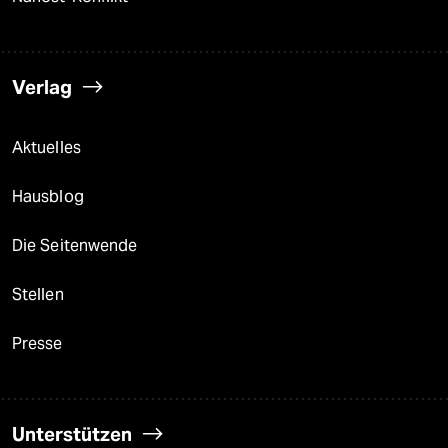
Verlag
Aktuelles
Hausblog
Die Seitenwende
Stellen
Presse
Unterstützen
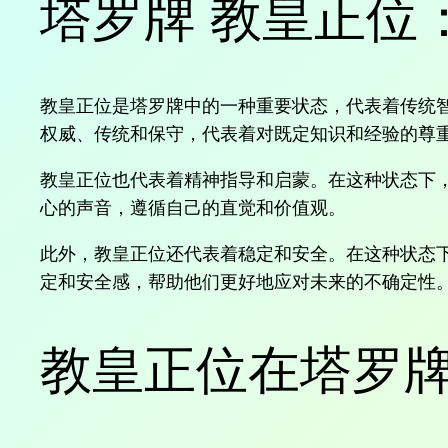
塔罗牌 教皇正位
教皇正位是塔罗牌中的一种重要状态，代表着传统
权威、传统和保守，代表着对既定知识和经验的尊
教皇正位也代表着精神指导和启蒙。在这种状态下
心的声音，遵循自己的直觉和价值观。
此外，教皇正位还代表着稳定和安全。在这种状态
定和安全感，帮助他们更好地应对未来的不确定性
教皇正位在塔罗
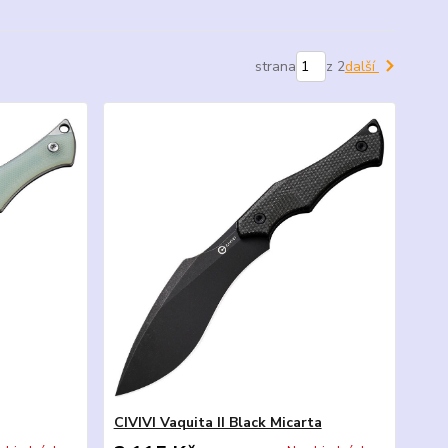
strana
z 2
další
CIVIVI Vaquita II Black Micarta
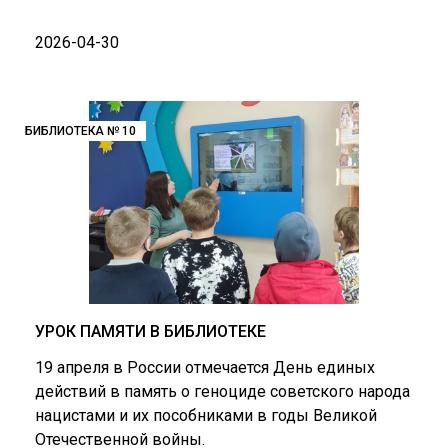
2026-04-30
БИБЛИОТЕКА № 10
УРОК ПАМЯТИ В БИБЛИОТЕКЕ
19 апреля в России отмечается День единых
действий в память о геноциде советского народа
нацистами и их пособниками в годы Великой
Отечественной войны.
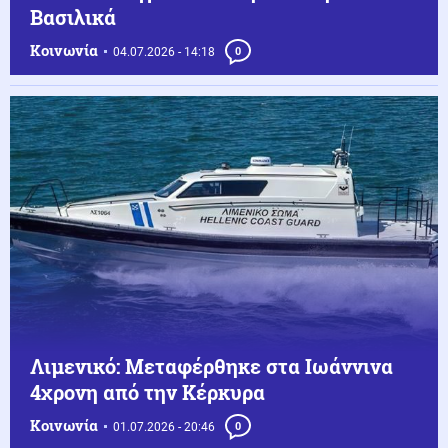
Βασιλικά
Κοινωνία
04.07.2026 - 14:18
0
Λιμενικό: Μεταφέρθηκε στα Ιωάννινα
4χρονη από την Κέρκυρα
Κοινωνία
01.07.2026 - 20:46
0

* * * * *

▶ To do
Each of the entries above must be copied exactly, but the pictures stay out.

▶ Completed exercise
Verlag
Aktuelles
Hausblog
Die Seitenwende
Stellen
Presse
Unterstützen
塔罗牌 教皇正位
教皇正位是塔罗牌中的一种重要状态，代表着传统
权威、传统和保守，代表着对既定知识和经验的尊
教皇正位也代表着精神指导和启蒙。在这种状态下
心的声音，遵循自己的直觉和价值观。
此外，教皇正位还代表着稳定和安全。在这种状态
定和安全感，帮助他们更好地应对未来的不确定性
教皇正位在塔罗
strana
z 2
další
CIVIVI Vaquita II Black Micarta
2026-04-30
БИБЛИОТЕКА № 10
УРОК ПАМЯТИ В БИБЛИОТЕКЕ
19 апреля в России отмечается День единых
действий в память о геноциде советского народа
нацистами и их пособниками в годы Великой
Отечественной войны.
Βασιλικά
Κοινωνία
04.07.2026 - 14:18
0
Λιμενικό: Μεταφέρθηκε στα Ιωάννινα
4χρονη από την Κέρκυρα
Κοινωνία
01.07.2026 - 20:46
0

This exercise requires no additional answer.